- The greenhouse effect occurs naturally, providing a habitable climate.
- Atmospheric concentrations of some of the gases that produce the greenhouse effect are increasing due to human activity and most of the world's climate scientists believe this causes global warming.
- Over one-third of human-induced greenhouse gases come from the burning of fossil fuel to generate electricity. Nuclear power plants do not emit these gases.
The "greenhouse effect" is the term used to describe the retention of heat in the Earth's lower atmosphere (troposphere). In colloquial usage it often refers to the enhanced global warming which is considered likely to occur because of the increasing concentrations of certain trace gases in the atmosphere. These gases are generally known as greenhouse gases*. Concentrations of them have increased significantly during the 20th century, and a large part of this increase is attributed to human sources, i.e. it is anthropogenic.

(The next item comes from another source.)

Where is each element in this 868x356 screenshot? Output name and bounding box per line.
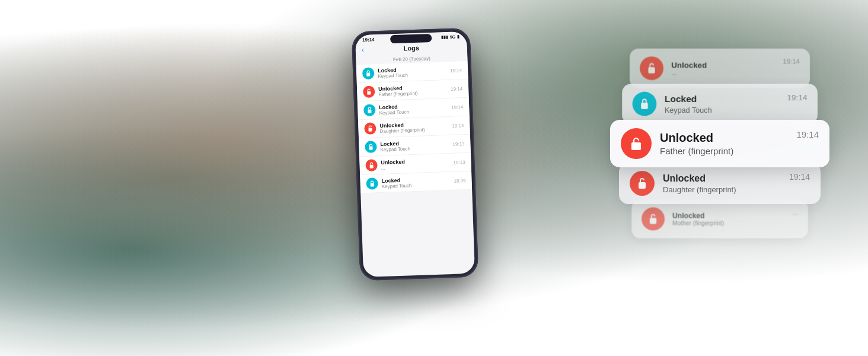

* or more specifically as radiative gases.
Furthermore, although most sources of anthropogenic emissions can be identified in particular countries, their effect is in no way confined to those countries, - it is global.
The Greenhouse Effect
The greenhouse effect itself occurs when short-wave solar radiation (which is not impeded by the greenhouse gases) heats the surface of the Earth, and the energy is radiated back through the Earth's atmosphere as heat, with a longer wavelength. In the wavelengths 5-30µm a lot of this thermal radiation is absorbed by water vapour and carbon dioxide, which in turn radiate it, thus heating the atmosphere. This is what keeps the Earth habitable, - without the greenhouse effect overnight temperatures would plunge and the average surface temperature would be about minus 18oC, about the same as on the moon.
The particular problem arises in the 8-18µm band where water vapour is a weak absorber of radiation and where the Earth's thermal radiation is greatest. Part of this "window" (12.5-18µm) is largely blocked by carbon dioxide absorption, even at the low levels originally existing in the atmosphere. The remainder of the "window" coincides with the absorption proclivities of the other radiative gases: methane, (tropospheric) ozone, CFCs and nitrous oxide. It also appears that increased levels of carbon dioxide will increase the capture of heat in its absorption band to some, perhaps significant, extent.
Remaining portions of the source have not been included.